**Task prompt:** Nothing but a number is needed: the count of lines below that include "administration".

**Collected data:**
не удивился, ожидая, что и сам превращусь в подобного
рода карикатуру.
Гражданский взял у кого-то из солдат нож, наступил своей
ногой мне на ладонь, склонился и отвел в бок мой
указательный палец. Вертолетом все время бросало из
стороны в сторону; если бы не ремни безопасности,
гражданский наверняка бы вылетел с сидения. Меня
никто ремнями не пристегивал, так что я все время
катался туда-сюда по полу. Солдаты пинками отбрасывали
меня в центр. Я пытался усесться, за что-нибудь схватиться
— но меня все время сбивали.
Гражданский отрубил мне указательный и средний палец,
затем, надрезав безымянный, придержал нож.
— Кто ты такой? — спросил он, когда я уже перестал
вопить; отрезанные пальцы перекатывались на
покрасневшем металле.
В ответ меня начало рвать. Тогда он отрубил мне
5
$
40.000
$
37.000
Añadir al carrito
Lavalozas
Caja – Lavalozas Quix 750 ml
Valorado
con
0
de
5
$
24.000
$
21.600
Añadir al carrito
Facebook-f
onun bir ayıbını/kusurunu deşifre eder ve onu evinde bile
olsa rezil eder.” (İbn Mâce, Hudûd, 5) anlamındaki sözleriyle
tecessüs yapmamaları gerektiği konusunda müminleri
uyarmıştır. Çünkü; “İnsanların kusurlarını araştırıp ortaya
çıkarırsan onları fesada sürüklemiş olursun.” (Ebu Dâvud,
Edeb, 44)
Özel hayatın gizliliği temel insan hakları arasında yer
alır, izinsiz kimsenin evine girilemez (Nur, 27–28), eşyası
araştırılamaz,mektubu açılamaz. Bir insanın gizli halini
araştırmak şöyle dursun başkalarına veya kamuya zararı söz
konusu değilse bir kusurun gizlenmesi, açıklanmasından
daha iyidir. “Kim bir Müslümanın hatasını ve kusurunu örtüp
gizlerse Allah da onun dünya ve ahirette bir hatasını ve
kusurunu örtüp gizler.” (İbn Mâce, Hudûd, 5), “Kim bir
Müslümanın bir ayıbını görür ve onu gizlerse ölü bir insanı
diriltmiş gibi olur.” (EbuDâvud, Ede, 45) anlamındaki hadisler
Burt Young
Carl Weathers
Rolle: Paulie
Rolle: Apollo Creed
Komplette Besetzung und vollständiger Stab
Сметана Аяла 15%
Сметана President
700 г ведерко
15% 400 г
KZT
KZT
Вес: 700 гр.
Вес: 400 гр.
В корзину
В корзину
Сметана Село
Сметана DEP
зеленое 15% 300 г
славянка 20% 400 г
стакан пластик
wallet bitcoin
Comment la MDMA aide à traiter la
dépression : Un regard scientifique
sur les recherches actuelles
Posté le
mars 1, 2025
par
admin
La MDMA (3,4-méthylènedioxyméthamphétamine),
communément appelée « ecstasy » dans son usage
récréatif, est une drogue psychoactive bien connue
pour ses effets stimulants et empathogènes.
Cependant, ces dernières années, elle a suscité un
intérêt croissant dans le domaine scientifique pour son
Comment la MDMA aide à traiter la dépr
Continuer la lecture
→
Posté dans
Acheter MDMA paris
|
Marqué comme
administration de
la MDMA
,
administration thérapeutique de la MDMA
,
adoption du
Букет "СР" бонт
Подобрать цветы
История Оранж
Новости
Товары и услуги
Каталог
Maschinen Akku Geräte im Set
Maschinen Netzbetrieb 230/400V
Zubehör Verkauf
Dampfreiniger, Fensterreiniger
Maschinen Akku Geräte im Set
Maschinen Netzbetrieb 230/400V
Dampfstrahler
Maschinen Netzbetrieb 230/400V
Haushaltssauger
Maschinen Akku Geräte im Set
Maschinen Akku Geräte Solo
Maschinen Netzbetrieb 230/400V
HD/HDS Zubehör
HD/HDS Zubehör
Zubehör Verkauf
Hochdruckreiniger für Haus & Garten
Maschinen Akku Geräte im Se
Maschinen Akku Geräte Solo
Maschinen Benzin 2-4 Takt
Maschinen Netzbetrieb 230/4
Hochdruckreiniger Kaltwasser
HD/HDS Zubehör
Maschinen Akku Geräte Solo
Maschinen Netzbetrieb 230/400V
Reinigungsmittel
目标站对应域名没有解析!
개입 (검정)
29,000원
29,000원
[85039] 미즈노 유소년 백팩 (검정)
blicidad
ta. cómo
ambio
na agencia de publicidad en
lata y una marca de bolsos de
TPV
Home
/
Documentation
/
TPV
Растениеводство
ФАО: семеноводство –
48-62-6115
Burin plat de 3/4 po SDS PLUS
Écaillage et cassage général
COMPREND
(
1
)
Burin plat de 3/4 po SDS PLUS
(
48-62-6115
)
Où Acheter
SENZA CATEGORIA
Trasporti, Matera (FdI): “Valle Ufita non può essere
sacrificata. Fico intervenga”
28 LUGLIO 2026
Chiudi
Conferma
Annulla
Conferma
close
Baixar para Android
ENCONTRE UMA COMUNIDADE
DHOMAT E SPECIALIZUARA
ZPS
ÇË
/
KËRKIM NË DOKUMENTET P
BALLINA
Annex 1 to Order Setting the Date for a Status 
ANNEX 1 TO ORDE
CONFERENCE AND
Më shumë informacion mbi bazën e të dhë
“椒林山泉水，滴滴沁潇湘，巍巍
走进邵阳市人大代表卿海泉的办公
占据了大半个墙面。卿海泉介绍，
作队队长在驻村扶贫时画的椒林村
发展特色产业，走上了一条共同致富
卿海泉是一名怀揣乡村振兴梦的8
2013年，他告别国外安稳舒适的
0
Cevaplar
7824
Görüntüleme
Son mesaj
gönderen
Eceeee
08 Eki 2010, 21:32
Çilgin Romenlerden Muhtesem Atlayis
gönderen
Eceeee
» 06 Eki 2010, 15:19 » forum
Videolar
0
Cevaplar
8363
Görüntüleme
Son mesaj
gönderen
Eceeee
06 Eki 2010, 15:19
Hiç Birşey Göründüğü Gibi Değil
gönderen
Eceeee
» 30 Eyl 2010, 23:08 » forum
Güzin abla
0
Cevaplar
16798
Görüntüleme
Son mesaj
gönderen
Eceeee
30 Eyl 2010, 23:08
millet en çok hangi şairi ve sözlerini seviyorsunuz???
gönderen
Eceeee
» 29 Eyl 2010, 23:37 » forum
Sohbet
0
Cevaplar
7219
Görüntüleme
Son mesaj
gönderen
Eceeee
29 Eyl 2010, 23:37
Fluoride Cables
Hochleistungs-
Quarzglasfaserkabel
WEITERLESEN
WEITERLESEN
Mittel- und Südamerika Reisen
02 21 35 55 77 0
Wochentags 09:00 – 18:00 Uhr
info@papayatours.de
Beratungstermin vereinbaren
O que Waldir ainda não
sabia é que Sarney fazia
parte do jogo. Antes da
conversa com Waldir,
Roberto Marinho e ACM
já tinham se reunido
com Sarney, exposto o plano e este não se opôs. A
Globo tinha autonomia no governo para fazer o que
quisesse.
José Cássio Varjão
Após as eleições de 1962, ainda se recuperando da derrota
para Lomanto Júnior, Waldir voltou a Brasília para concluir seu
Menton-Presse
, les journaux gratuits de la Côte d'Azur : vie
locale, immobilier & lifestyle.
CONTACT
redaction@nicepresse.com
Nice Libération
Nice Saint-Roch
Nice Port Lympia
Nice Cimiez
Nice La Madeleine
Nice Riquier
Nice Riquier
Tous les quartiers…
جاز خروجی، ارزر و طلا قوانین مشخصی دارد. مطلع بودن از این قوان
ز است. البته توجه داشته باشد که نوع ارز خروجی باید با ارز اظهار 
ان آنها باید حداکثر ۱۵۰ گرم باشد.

**Problem solution:** 2